> **DIRECTIONS FOR THIS TASK**
The word "Desember" marks the lines to find; copy every such line from the data below.

> **Dataset records**
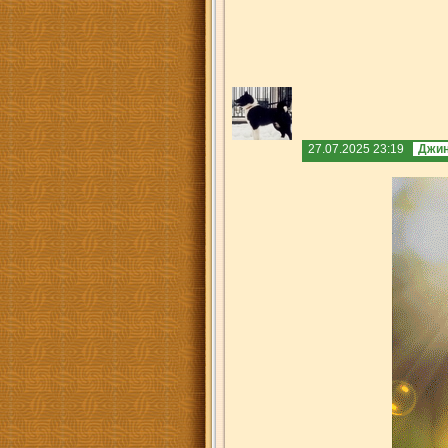
27.07.2025 23:19
Джин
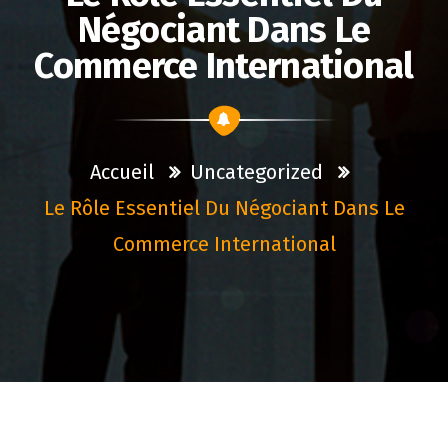
Négociant Dans Le
Commerce International
Accueil
Uncategorized
Le Rôle Essentiel Du Négociant Dans Le
Commerce International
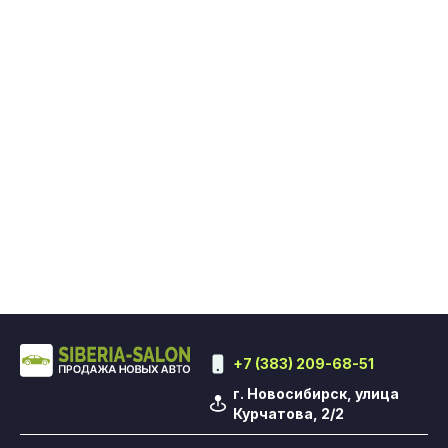
+7 (383) 209-68-51
г. Новосибирск, улица
Курчатова, 2/2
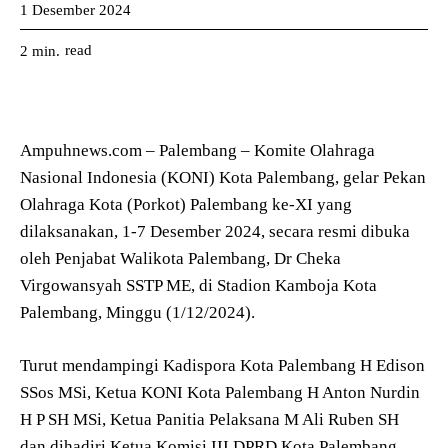
1 Desember 2024
read
2
min.
Ampuhnews.com – Palembang – Komite Olahraga
Nasional Indonesia (KONI) Kota Palembang, gelar Pekan
Olahraga Kota (Porkot) Palembang ke-XI yang
dilaksanakan, 1-7 Desember 2024, secara resmi dibuka
oleh Penjabat Walikota Palembang, Dr Cheka
Virgowansyah SSTP ME, di Stadion Kamboja Kota
Palembang, Minggu (1/12/2024).
Turut mendampingi Kadispora Kota Palembang H Edison
SSos MSi, Ketua KONI Kota Palembang H Anton Nurdin
H P SH MSi, Ketua Panitia Pelaksana M Ali Ruben SH
dan dihadiri Ketua Komisi III DPRD Kota Palembang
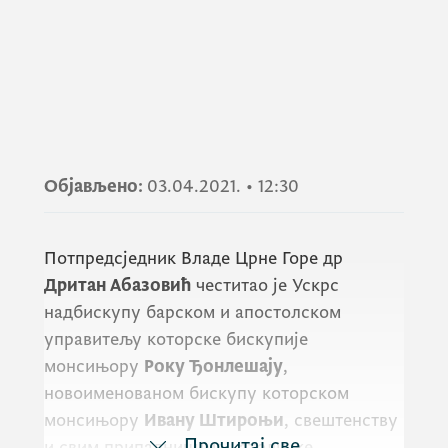
Објављено:
03.04.2021.
•
12:30
Потпредсједник Владе Црне Горе др
Дритан Абазовић
честитао је Ускрс
надбискупу барском и апостолском
управитељу которске бискупије
монсињору
Року Ђонлешају
,
новоименованом бискупу которском
монсињору
Ивану Штироњи
, свештенству
Прочитај све
и свим припадницима католичке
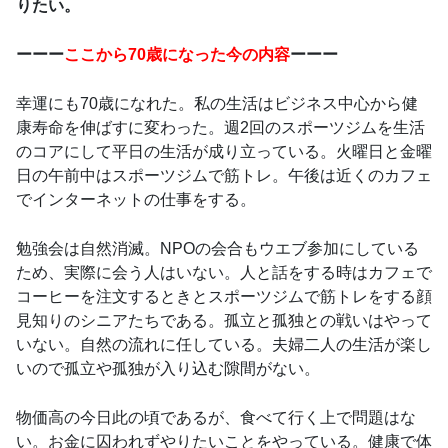
りたい。
ーーー
ここから70歳になった今の内容
ーーー
幸運にも70歳になれた。私の生活はビジネス中心から健
康寿命を伸ばすに変わった。週2回のスポーツジムを生活
のコアにして平日の生活が成り立っている。火曜日と金曜
日の午前中はスポーツジムで筋トレ。午後は近くのカフェ
でインターネットの仕事をする。
勉強会は自然消滅。NPOの会合もウエブ参加にしている
ため、実際に会う人はいない。人と話をする時はカフェで
コーヒーを注文するときとスポーツジムで筋トレをする顔
見知りのシニアたちである。孤立と孤独との戦いはやって
いない。自然の流れに任している。夫婦二人の生活が楽し
いので孤立や孤独が入り込む隙間がない。
物価高の今日此の頃であるが、食べて行く上で問題はな
い。お金に囚われずやりたいことをやっている。健康で体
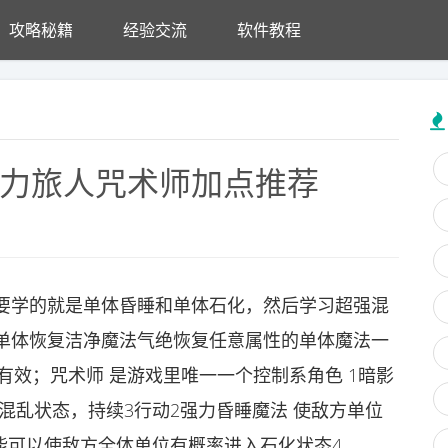
攻略秘籍
经验交流
软件教程
魔力旅人咒术师加点推荐
要学的就是单体昏睡和单体石化，然后学习超强混
单体恢复洁净魔法气绝恢复任意属性的单体魔法一
有效；咒术师 是游戏里唯一一个控制系角色 1暗影
混乱状态，持续3行动2强力昏睡魔法 使敌方单位
能可以使敌方全体单位有概率进入石化状态4。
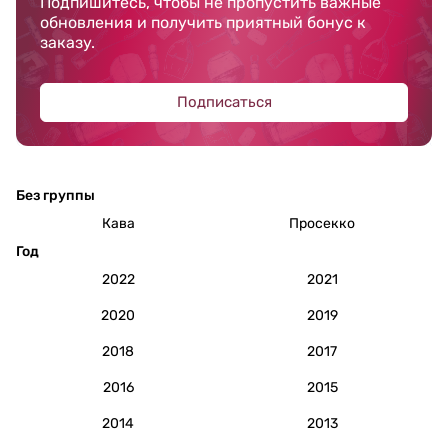
Подпишитесь, чтобы не пропустить важные
обновления и получить приятный бонус к
заказу.
Подписаться
Без группы
Кава
Просекко
Год
2022
2021
2020
2019
2018
2017
2016
2015
2014
2013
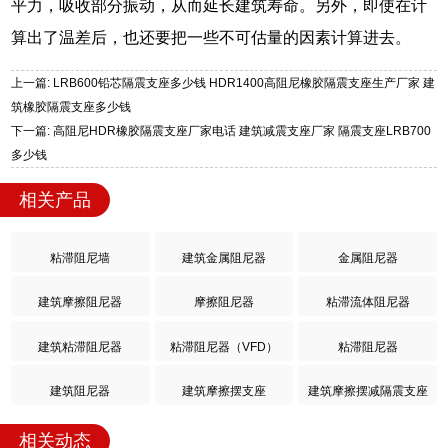
平力，吸收部分振动，从而延长建筑寿命。另外，即使在计
算出了温差后，也还要把一些不可估量的因素计算进去。
上一篇: LRB600铅芯隔震支座多少钱 HDR1400高阻尼橡胶隔震支座生产厂家 建
筑橡胶隔震支座多少钱
下一篇: 高阻尼HDR橡胶隔震支座厂家电话 建筑减震支座厂家 隔震支座LRB700
多少钱
相关产品
粘滞阻尼墙
建筑金属阻尼器
金属阻尼器
建筑摩擦阻尼器
摩擦阻尼器
粘滞流体阻尼器
建筑粘滞阻尼器
粘滞阻尼器（VFD）
粘滞阻尼器
建筑阻尼器
建筑摩擦摆支座
建筑摩擦摆减隔震支座
相关动态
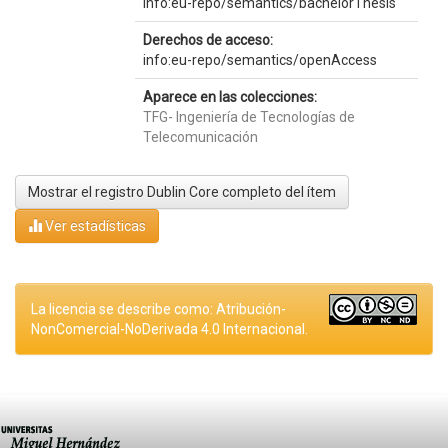
info:eu-repo/semantics/bachelorThesis
Derechos de acceso:
info:eu-repo/semantics/openAccess
Aparece en las colecciones:
TFG- Ingeniería de Tecnologías de
Telecomunicación
Mostrar el registro Dublin Core completo del ítem
Ver estadísticas
La licencia se describe como: Atribución-
NonComercial-NoDerivada 4.0 Internacional.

> **WRITTEN ANSWER**
1 Desember 2024
dilaksanakan, 1-7 Desember 2024, secara resmi dibuka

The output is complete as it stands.